▶ **Data excerpts**:
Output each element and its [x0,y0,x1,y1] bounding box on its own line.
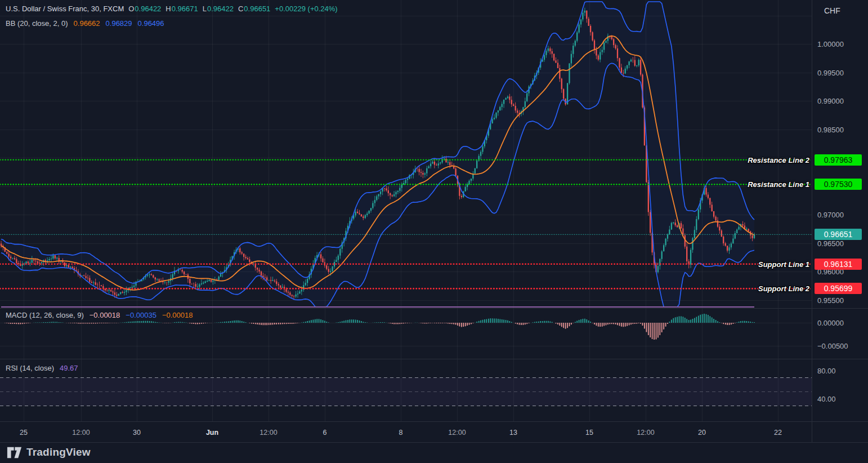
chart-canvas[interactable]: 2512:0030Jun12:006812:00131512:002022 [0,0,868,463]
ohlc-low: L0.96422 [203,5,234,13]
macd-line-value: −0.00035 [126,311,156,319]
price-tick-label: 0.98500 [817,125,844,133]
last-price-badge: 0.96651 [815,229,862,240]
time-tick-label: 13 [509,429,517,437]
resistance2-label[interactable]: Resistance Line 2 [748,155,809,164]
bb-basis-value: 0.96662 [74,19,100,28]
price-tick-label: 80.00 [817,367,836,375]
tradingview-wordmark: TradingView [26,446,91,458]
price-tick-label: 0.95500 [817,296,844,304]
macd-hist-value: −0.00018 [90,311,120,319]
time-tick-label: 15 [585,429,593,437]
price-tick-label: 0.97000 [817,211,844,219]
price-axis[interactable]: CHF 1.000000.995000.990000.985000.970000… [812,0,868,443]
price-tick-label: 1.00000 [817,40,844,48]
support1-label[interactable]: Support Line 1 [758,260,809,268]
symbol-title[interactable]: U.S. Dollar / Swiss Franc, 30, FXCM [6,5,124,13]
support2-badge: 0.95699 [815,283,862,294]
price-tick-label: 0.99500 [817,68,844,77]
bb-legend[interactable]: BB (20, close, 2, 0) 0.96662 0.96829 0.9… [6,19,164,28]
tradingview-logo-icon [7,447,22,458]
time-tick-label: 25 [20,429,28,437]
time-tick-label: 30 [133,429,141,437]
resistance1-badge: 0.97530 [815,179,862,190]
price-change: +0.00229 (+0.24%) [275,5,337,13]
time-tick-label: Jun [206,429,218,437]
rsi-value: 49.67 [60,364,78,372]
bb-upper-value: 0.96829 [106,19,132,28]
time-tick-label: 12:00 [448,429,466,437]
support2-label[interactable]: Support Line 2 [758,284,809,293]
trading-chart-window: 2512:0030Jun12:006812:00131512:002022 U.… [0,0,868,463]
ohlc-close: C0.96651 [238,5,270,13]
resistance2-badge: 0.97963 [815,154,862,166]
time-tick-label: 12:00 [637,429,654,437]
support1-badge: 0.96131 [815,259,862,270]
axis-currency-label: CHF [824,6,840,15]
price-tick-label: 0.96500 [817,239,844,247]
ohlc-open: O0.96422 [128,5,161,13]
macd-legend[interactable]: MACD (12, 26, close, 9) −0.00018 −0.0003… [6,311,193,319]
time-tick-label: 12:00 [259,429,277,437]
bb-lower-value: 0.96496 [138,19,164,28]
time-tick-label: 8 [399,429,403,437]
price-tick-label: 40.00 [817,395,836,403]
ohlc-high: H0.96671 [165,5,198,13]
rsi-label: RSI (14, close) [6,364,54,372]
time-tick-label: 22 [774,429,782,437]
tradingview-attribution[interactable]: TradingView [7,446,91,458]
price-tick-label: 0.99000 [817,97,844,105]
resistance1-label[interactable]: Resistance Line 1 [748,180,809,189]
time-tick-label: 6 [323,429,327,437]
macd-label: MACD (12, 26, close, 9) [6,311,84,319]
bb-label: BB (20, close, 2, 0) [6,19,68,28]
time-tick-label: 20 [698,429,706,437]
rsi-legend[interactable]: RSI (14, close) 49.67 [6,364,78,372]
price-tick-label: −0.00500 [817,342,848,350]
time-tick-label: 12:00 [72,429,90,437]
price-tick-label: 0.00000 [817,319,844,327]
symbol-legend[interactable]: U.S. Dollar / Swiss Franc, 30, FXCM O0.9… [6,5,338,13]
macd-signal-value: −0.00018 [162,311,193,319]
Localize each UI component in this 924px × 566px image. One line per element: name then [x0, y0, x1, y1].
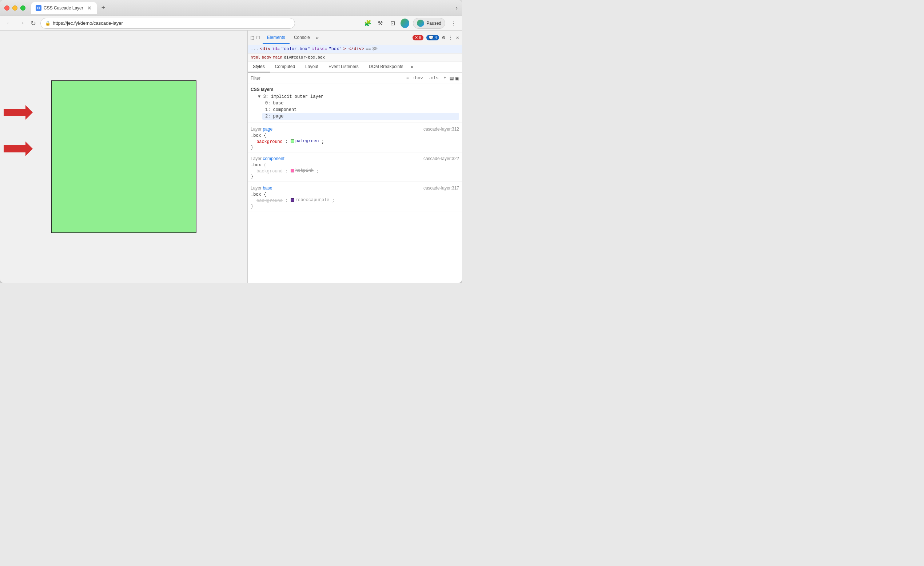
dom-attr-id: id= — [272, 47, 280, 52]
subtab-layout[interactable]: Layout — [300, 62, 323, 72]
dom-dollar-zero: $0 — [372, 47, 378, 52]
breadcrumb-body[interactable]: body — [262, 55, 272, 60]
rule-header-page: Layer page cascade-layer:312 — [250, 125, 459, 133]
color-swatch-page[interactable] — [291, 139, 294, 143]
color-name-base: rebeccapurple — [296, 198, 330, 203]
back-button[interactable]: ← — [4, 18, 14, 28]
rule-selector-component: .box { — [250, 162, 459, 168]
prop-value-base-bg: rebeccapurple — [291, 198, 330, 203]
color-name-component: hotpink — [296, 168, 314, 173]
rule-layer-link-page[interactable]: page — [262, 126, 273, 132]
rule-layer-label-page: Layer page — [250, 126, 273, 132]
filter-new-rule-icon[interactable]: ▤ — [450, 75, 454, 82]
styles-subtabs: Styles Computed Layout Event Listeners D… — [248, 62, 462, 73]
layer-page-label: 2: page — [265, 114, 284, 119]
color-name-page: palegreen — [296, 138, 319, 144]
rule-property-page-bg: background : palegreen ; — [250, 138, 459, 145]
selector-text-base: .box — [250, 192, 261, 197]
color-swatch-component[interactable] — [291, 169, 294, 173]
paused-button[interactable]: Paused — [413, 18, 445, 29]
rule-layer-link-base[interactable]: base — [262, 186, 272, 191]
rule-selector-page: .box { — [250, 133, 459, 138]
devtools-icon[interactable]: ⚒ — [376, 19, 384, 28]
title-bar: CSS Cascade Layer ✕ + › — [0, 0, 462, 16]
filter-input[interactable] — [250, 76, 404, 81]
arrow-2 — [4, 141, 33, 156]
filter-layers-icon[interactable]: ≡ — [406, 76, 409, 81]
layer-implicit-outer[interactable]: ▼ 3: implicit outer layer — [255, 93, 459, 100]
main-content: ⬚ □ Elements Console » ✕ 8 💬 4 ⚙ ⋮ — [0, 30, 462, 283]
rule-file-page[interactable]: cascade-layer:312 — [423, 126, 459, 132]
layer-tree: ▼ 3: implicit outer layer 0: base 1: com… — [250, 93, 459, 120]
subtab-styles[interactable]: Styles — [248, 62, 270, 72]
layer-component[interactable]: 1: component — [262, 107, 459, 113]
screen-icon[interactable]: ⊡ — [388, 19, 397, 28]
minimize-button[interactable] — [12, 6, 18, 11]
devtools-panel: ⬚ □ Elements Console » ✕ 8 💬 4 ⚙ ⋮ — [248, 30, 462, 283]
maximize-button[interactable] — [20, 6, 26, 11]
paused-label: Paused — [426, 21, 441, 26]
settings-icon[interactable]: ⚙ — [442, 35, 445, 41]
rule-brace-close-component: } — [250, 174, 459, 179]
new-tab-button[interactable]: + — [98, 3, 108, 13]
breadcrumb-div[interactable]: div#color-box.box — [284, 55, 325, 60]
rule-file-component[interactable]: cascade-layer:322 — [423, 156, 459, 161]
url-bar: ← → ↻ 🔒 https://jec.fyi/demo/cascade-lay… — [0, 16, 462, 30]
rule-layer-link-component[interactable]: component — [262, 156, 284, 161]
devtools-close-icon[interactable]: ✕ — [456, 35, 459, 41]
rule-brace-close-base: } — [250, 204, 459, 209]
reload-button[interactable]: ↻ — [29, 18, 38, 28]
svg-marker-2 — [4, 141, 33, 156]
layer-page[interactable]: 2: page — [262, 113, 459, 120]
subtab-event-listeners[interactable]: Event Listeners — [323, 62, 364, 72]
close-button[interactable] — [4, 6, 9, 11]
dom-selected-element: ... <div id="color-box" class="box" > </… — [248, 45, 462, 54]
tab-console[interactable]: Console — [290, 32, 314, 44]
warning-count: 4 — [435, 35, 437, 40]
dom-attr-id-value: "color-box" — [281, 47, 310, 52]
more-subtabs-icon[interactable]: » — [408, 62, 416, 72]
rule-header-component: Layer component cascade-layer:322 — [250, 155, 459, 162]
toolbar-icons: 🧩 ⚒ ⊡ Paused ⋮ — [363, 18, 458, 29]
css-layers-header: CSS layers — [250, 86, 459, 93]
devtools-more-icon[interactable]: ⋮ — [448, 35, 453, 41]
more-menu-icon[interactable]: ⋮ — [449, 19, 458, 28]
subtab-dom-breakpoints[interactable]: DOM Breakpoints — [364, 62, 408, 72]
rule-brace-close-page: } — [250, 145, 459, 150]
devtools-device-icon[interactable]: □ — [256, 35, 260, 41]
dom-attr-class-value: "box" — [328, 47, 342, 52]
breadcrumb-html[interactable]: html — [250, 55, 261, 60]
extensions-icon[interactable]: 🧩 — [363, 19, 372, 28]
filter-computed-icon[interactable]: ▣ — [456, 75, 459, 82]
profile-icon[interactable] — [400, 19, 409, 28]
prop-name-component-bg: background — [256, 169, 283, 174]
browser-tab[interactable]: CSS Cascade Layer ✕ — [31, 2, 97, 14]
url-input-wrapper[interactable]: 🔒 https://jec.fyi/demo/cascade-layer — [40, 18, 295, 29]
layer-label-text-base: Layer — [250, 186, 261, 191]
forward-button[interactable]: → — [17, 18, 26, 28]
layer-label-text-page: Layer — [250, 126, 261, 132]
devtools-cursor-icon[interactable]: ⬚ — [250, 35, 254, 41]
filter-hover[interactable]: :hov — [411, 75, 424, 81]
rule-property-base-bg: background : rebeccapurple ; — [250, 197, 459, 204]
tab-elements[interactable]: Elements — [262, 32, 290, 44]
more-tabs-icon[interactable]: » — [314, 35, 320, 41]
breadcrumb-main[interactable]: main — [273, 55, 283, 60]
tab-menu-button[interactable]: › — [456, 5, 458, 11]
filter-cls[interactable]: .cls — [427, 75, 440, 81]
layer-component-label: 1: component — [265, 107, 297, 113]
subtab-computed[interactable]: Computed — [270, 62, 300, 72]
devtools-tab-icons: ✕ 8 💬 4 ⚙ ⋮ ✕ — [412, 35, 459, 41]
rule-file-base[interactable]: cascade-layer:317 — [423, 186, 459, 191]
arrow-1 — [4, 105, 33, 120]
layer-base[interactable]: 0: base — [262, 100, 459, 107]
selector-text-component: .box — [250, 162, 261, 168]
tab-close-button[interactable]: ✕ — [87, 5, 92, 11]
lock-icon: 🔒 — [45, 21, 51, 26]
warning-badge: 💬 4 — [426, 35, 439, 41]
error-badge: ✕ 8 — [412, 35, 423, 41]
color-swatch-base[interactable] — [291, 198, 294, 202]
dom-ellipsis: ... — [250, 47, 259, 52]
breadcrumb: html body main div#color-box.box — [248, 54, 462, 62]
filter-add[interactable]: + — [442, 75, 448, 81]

▶ **What you should do**: For each line in the data that contains the string "filter", give a copy of that line.

▶ **Your solution**:
filter-new-rule-icon[interactable]: ▤ — [450, 75, 454, 82]
filter-input[interactable] — [250, 76, 404, 81]
filter-layers-icon[interactable]: ≡ — [406, 76, 409, 81]
filter-computed-icon[interactable]: ▣ — [456, 75, 459, 82]
filter-hover[interactable]: :hov — [411, 75, 424, 81]
filter-cls[interactable]: .cls — [427, 75, 440, 81]
filter-add[interactable]: + — [442, 75, 448, 81]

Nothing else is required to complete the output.